Researchers from Georgia State, Emory University and University of Michigan found the cytokine IL-36γ controls whether T cells, which play an active role in immune responses, become aggressive or suppressive. They discovered IL-36γ promoted the development of a specific type of T helper cell, Th9, which is associated with several diseases, including asthma, cancer and inflammatory bowel disease. The findings are published in the journal Mucosal Immunology.
“We were very intrigued whether the cytokine we were studying, IL-36γ, could be promoting intestinal inflammation through the development of these Th9 cells, and that’s in fact what we found,” said Dr. Tim Denning, lead author and associate professor in the Institute for Biomedical Sciences at Georgia State. “When we were discovering this, we also found it simultaneously inhibits a suppressive population of T cells termed regulatory T cells or Tregs, which are known to suppress inflammatory bowel disease.”
“Our conclusions were that IL-36γ plays a critical role in driving the differentiation of pro-inflammatory Th9 cells and inhibiting the development of the suppressive Tregs. We think this can have major implications in the treatment of human inflammatory bowel disease, particularly ulcerative colitis, which has been shown to be associated with Th9 cells.”
In a previous study, the researchers identified the cytokine IL-36γ as being highly expressed in the inflamed intestine of mice and humans. They found IL-36γ played a dual function, driving some of the pro-inflammatory process that aided in wound healing in inflammatory bowel disease.
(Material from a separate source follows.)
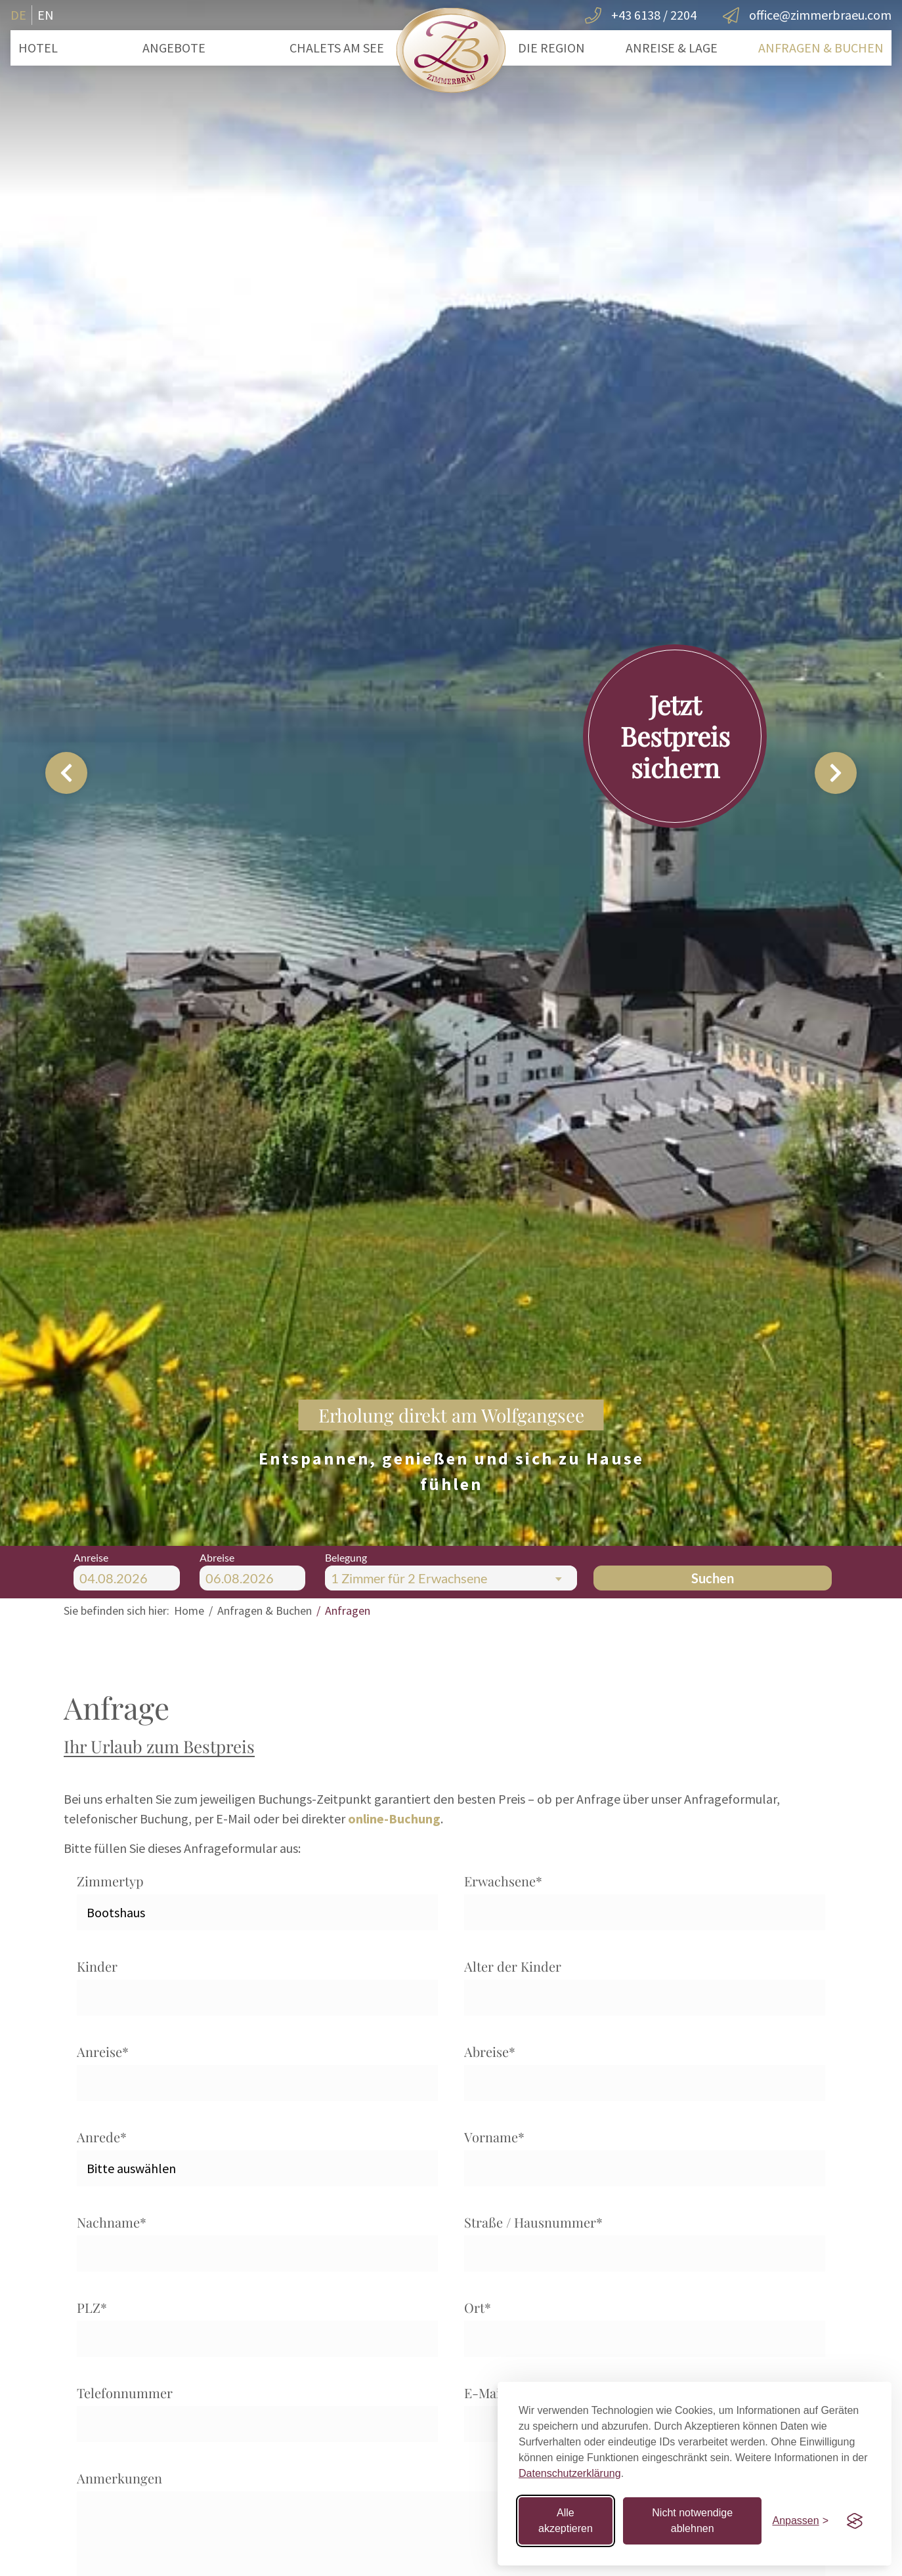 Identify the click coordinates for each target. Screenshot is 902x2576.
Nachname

The current study investigated the pro-inflammatory function of IL-36γ in mice to determine how IL-36γ functions in human inflammatory bowel disease. The researchers performed in vitro and in vivo experiments in mice.
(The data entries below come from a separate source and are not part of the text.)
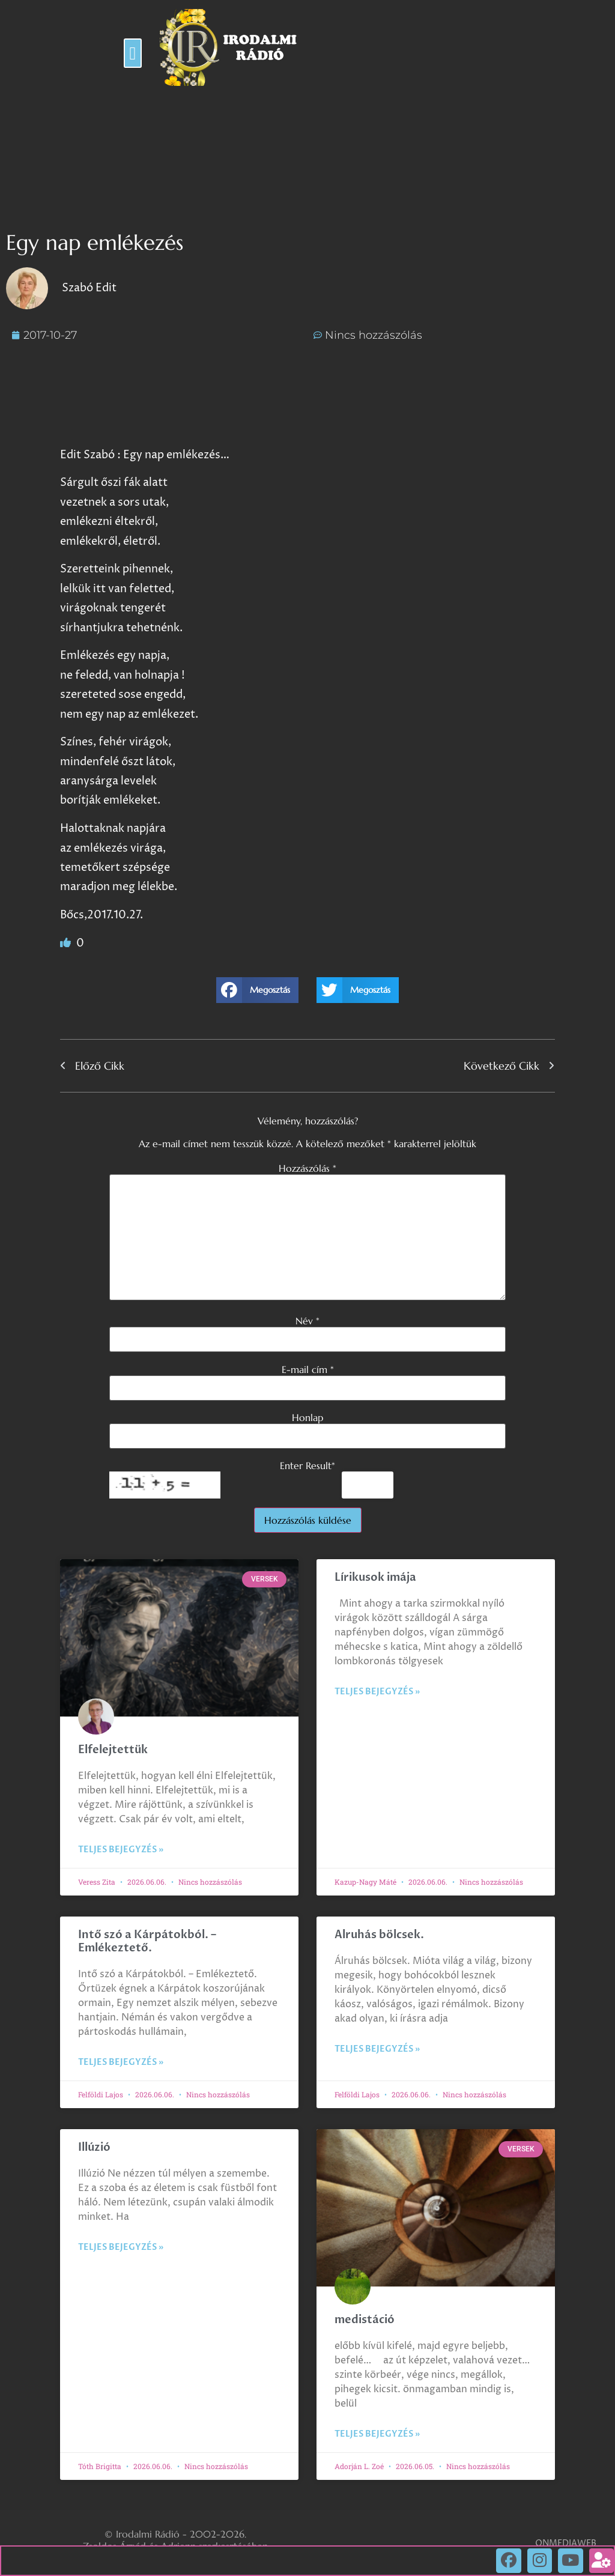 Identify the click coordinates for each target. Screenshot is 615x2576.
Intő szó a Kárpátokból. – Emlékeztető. (147, 1941)
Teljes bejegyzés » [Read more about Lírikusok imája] (377, 1691)
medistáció (365, 2319)
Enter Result (307, 1465)
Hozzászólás (307, 1168)
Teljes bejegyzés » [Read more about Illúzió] (120, 2247)
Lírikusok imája (375, 1577)
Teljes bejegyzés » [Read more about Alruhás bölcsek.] (377, 2049)
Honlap (307, 1417)
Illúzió (94, 2147)
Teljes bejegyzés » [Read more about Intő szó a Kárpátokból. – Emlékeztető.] (120, 2062)
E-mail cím (308, 1369)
In the future, the researchers will investigate how to block the ability of IL-36γ to bind to its receptor.
“If we can block the interaction of this cytokine with its receptor, we may be able to inhibit all of this cascade that we have defined and potentially develop a therapeutic for patients with inflammatory bowel disease, particularly ulcerative colitis,” Denning said.
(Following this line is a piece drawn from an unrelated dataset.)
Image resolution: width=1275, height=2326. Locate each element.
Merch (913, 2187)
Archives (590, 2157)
Co-authors of the study include Dr. Jian-Dong Li, Dr. Andrew Gewirtz, A. Harusato, H. Abo, V.L. Ngo, S.W. Yi and K. Mitsutake of Georgia State; S. Osuka and J.E. Kohlmeier of Emory University; and A. Nusrat of University of Michigan.
The study was funded by the National Institutes of Health and the Crohn’s and Colitis Foundation.
To read the study, visit https://www.nature.com/mi/journal/vaop/ncurrent/full/mi201721a.html.
Institute for Biomedical Sciences
Timothy Denning, associate professor at Georgia State University, specializes in research on how antigen presenting cells regulate adaptive immune responses at mucosal surfaces. In particular, he is interested in how intestinal macrophages and dendritic cells control CD4+ T cell differentiation and function in the intestine during homeostasis and inflammatory conditions. The research has applications for inflammatory bowel disease (IBD), a chronic, relapsing inflammatory disorder of the digestive tract.